The McDonald's Corporation is the most important symbol of America's service
economy. It is responsible for 90 percent of the US's new jobs. It is
estimated that one in eight of workers in the US have at some point been
employed by McDonald's. The corporation is America's largest purchaser of
beef, pork and potatoes. It spends more on marketing than any other brand
name. It is America's biggest distributor of toys. Today the Golden Arches
(the M-for McDonald's sign) are now more widely recognised than the
Christian cross. McDonald's has replaced Coca-Cola as the world's most
famous brand.
That is the case not merely in the US. Internationally, American fast food
chains have taken on a wholly different significance. For starters, the
McDonald's Corp is the largest owner of retail property in the world.

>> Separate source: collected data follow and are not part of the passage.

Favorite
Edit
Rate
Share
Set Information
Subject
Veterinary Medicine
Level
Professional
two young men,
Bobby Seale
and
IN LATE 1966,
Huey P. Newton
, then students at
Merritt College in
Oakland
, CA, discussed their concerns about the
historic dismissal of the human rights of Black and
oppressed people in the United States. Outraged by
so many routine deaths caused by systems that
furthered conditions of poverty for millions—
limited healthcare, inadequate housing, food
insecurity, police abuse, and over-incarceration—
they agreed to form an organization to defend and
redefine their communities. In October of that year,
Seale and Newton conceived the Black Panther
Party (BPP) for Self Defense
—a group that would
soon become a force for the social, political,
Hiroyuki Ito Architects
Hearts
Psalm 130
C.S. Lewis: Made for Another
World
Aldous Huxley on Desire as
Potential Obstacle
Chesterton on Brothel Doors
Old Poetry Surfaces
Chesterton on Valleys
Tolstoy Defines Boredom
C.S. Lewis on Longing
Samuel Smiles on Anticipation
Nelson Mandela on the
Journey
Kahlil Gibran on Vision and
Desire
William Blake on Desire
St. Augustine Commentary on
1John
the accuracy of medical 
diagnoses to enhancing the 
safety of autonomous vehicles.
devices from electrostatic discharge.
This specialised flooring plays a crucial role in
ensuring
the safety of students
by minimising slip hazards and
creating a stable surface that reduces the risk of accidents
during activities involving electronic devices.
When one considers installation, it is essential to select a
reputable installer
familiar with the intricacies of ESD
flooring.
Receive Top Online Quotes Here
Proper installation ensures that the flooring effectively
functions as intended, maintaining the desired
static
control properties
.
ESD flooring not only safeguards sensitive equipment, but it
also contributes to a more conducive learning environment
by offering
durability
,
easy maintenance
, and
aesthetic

Internationally, the Golden Arches have taken on symbolic value that has far
surpassed those of the swastika and the hammer and sickle.
American fast food represents Americana and the promise of modernisation.
After the fall of the Berlin Wall within months McDonald's opened its first
restaurant in Eastern Germany. In 1992 thousands of people waited patiently
in Beijing outside the city's first McDonald store at its grand opening.
When McDonald's opened in Kuwait the line of cars waiting at the
drive-through window extended for seven miles. Around the same time Kentucky
Fried Chicken hit its all time record earnings for one week $200,000, during
Ramadan, in the Holy city of Makkah-tul-Mukarmah. Simply eating at Pizza Hut
or McDonald's and drinking coke or Pepsi, as if by magic, can lift one
social standing. This is the image that goes hand in hand with the sparkling
clean tables and counters of the fast food take away stores.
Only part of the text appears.